Mesmo assim, nesta semana, defensores da inclusão do ciclocross, juntamente com apoiadores da sede Planche des Belles Filles, enviaram uma carta à ex-campeã olímpica e aos membros do COI, pedindo que intervenham em favor da modalidade, segundo o jornal esportivo francês L’Équipe.
“Ainda assim, nesta semana, apoiadores da inclusão do ciclocross, juntamente com defensores da sede Planche des Belles Filles, enviaram uma carta à ex-campeã olímpica e aos membros do COI, instando-os a intervir em favor da modalidade.” Estrelas como Tadej Pogačar, Mathieu van der Poel e Puck Pieterse também participaram ativamente, enviando vídeos ao COI numa tentativa de pressionar a mídia. A proposta também contou com o apoio incondicional de figuras proeminentes do ciclismo francês, incluindo Thibaut Pinot, que chegou a brincar que poderia sair da aposentadoria para vencer lá em fevereiro de 2030, e Lucie Lefèvre. O argumento deles era simples: a proximidade com a Bélgica e a Holanda, defendiam, garantiria um enorme sucesso de público, com mais de 30.000 espectadores.

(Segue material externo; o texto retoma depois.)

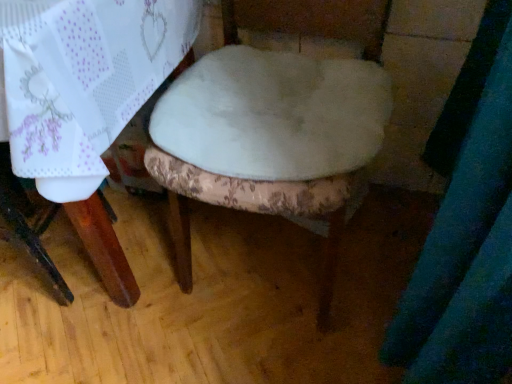 Question: From the image's perspective, is white fabric chair at center above white fabric at center?

Choices:
 (A) yes
 (B) no

Answer: (B)

Question: Is white fabric chair at center positioned with its back to white fabric at center?

Choices:
 (A) no
 (B) yes

Answer: (B)

Question: Is white fabric at center a part of white fabric chair at center?

Choices:
 (A) yes
 (B) no

Answer: (A)

Question: Is white fabric chair at center closer to the viewer compared to white fabric at center?

Choices:
 (A) no
 (B) yes

Answer: (B)

Question: Can you confirm if white fabric chair at center is taller than white fabric at center?

Choices:
 (A) no
 (B) yes

Answer: (B)

Question: From a real-world perspective, is white fabric chair at center positioned over white fabric at center based on gravity?

Choices:
 (A) yes
 (B) no

Answer: (B)

Question: Is white fabric at center facing towards white fabric chair at center?

Choices:
 (A) yes
 (B) no

Answer: (A)

Question: Does white fabric at center have a smaller size compared to white fabric chair at center?

Choices:
 (A) no
 (B) yes

Answer: (B)

Question: Does white fabric at center have a lesser height compared to white fabric chair at center?

Choices:
 (A) yes
 (B) no

Answer: (A)

Question: Is white fabric at center to the left of white fabric chair at center from the viewer's perspective?

Choices:
 (A) no
 (B) yes

Answer: (B)

Question: Does white fabric at center have a larger size compared to white fabric chair at center?

Choices:
 (A) no
 (B) yes

Answer: (A)

Question: Is white fabric at center next to white fabric chair at center and touching it?

Choices:
 (A) yes
 (B) no

Answer: (B)

Question: From their relative heights in the image, would you say white fabric chair at center is taller or shorter than white fabric at center?

Choices:
 (A) short
 (B) tall

Answer: (B) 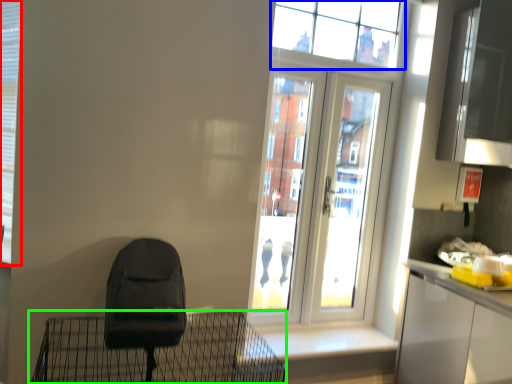 Question: Which is farther away from shutter (highlighted by a red box)? window (highlighted by a blue box) or furniture (highlighted by a green box)?

Choices:
 (A) window
 (B) furniture

Answer: (A) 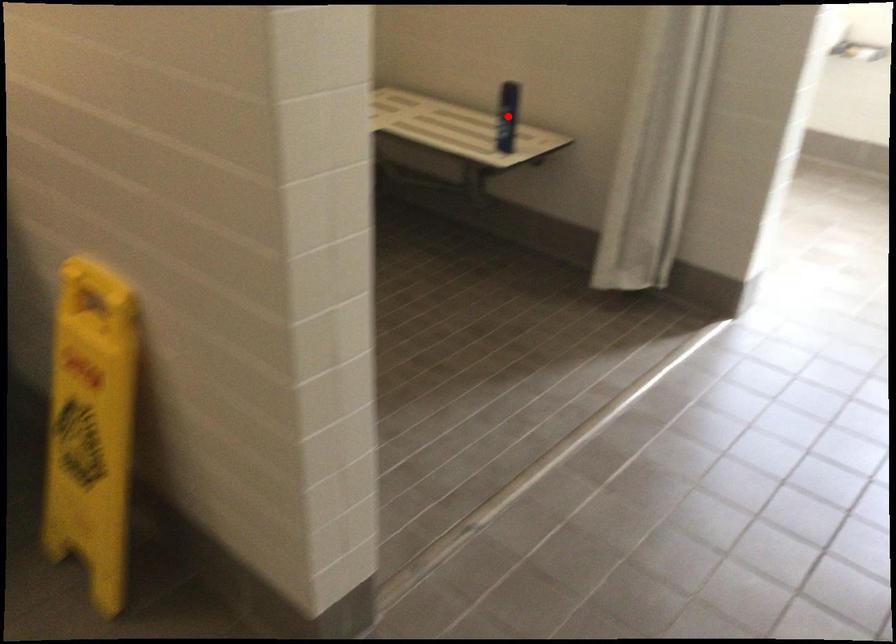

Até mesmo o copresidente do comitê organizador da França 2030 e ex-primeiro-ministro francês, Michel Barnier, teria ficado impressionado e amplamente favorável à proposta após assistir ao Campeonato Mundial de Ciclocross em Liévin.

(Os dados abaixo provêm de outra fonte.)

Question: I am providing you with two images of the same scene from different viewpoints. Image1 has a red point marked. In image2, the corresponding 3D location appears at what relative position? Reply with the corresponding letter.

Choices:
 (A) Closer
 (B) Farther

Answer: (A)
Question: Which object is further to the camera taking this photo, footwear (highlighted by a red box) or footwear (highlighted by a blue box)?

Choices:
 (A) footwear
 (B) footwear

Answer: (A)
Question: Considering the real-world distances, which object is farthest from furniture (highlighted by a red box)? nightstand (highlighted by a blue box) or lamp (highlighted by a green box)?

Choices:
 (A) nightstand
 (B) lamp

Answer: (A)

A menos de cinco anos dos Jogos dos Alpes Franceses, o programa de inverno volta a ser discutido. O debate reflete duas pressões: novas modalidades que buscam inclusão e a posição incerta de eventos consolidados como o combinado nórdico, que enfrenta um futuro incerto. As declarações de Coventry, no entanto, parecem descartar quaisquer novas adições para 2030.

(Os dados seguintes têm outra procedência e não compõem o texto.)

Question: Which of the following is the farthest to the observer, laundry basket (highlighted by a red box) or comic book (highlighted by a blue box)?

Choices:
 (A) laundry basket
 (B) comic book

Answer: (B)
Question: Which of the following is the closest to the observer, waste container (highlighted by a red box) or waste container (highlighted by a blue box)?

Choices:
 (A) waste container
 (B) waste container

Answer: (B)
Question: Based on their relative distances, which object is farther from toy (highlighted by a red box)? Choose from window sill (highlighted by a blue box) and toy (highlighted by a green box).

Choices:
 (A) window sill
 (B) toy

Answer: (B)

O COI está se baseando firmemente na Carta Olímpica, que afirma que os Jogos de Inverno só podem incluir disciplinas praticadas na neve ou no gelo. O ciclocross, embora disputado no outono e inverno, e frequentemente em condições de frio intenso ou lama, não atende, necessariamente, a esse requisito técnico. Alguns esportes enfrentam um futuro incerto, enquanto outros buscam inclusão. Dentro do COI, há um consenso de que a mudança é inevitável. A organização está, portanto, buscando um equilíbrio entre inovação e tradição, entre potenciais novas adições, como o ciclocross, e o futuro incerto de disciplinas já estabelecidas, como o combinado nórdico.
Nos últimos meses, o dossiê de candidatura evoluiu para um projeto detalhado e orçado, apoiado pela esperança de que o ciclismo pudesse estar entre os quatro esportes adicionais propostos por Edgar Grospiron em discussões com o COI durante reuniões com as partes interessadas. No entanto, a expectativa é de que ele apresente, em última instância, apenas um esporte, o esqui de montanha, ao Conselho Executivo do COI, que se reúne nos dias 22 e 23 de junho, antes da aprovação do plano diretor das instalações.
Embora a resposta para os Jogos Olímpicos de Inverno de 2030 nos Alpes Franceses tenha sido um “não” categórico, o COI não descartou mudanças futuras. Coventry anunciou a criação de um grupo de trabalho para revisar o programa olímpico de longo prazo. A viabilidade de flexibilizar as regras será examinada tendo em vista os Jogos Olímpicos de Inverno de 2034 em Salt Lake City, de acordo com o site Velora Cycling.